→ Input data
=== Section Start ===
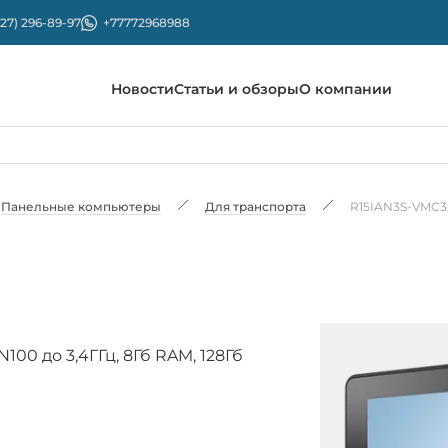
727) 296-89-97
+77772968988
Новости
Статьи и обзоры
О компании
Панельные компьютеры
Для транспорта
R15IAN3S-VMC3
100 до 3,4ГГц, 8Гб RAM, 128Гб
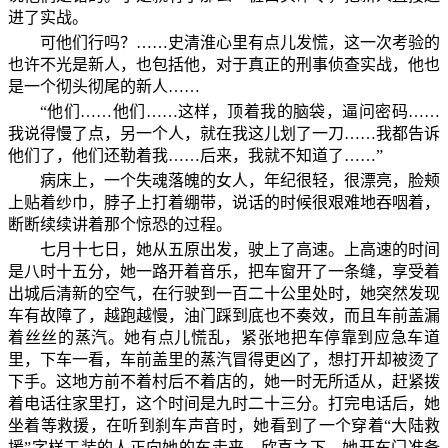
进了实战。
可他们行吗？……史清淮心里有点儿发慌，这一次考验的
也许不光是新人，也包括他，对于真正的刑事侦查实战，他也
是一个彻头彻尾的新人……
“他们……他们……这样，顶着我的脑袋，逼问密码……
我说得慢了点，另一个人，就在我这儿划了一刀……我都告诉
他们了，他们还勒着我……后来，我就不知道了……”
病床上，一个失魂落魄的女人，年纪很轻，很漂亮，脸颊
上贴着纱巾，脖子上打着绷带，说话的时候很艰难地吞咽着，
断断续续讲着那个惊恐的过程。
七月十七日，她从五原出发，驶上了高速。上高速的时间
是八时十五分，她一路开着音乐，把车窗开了一条缝，享受着
出城后清新的空气，在行驶到一百二十公里处时，她突然发现
车有故障了，越跑越慢，油门踩到底也不奏效，而且车前盖漏
着丝丝的蒸汽。她有点儿慌乱，紧张地把车停靠到应急车道
里，下车一看，车前盖里的蒸汽冒得更凶了，想打开却被烫了
下手。这地方前不着村后不着店的，她一时无所适从，赶紧拨
着电话往家里打，这个时间是九时二十三分。打完电话后，她
坐着等救援，在听到刹车声音时，她看到了一个穿着“大陆救
援”字样工装的人正向她的车走来。欣喜之下，她开车门准备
=== Section End ===
→ Aim of the exercise
Could you retype exactly the lines running from the one with "Для транспорта" to the end of the material above, pictures omitted?

→ Completed exercise
Для транспорта
R15IAN3S-VMC3
100 до 3,4ГГц, 8Гб RAM, 128Гб
进了实战。
可他们行吗？……史清淮心里有点儿发慌，这一次考验的
也许不光是新人，也包括他，对于真正的刑事侦查实战，他也
是一个彻头彻尾的新人……
“他们……他们……这样，顶着我的脑袋，逼问密码……
我说得慢了点，另一个人，就在我这儿划了一刀……我都告诉
他们了，他们还勒着我……后来，我就不知道了……”
病床上，一个失魂落魄的女人，年纪很轻，很漂亮，脸颊
上贴着纱巾，脖子上打着绷带，说话的时候很艰难地吞咽着，
断断续续讲着那个惊恐的过程。
七月十七日，她从五原出发，驶上了高速。上高速的时间
是八时十五分，她一路开着音乐，把车窗开了一条缝，享受着
出城后清新的空气，在行驶到一百二十公里处时，她突然发现
车有故障了，越跑越慢，油门踩到底也不奏效，而且车前盖漏
着丝丝的蒸汽。她有点儿慌乱，紧张地把车停靠到应急车道
里，下车一看，车前盖里的蒸汽冒得更凶了，想打开却被烫了
下手。这地方前不着村后不着店的，她一时无所适从，赶紧拨
着电话往家里打，这个时间是九时二十三分。打完电话后，她
坐着等救援，在听到刹车声音时，她看到了一个穿着“大陆救
援”字样工装的人正向她的车走来。欣喜之下，她开车门准备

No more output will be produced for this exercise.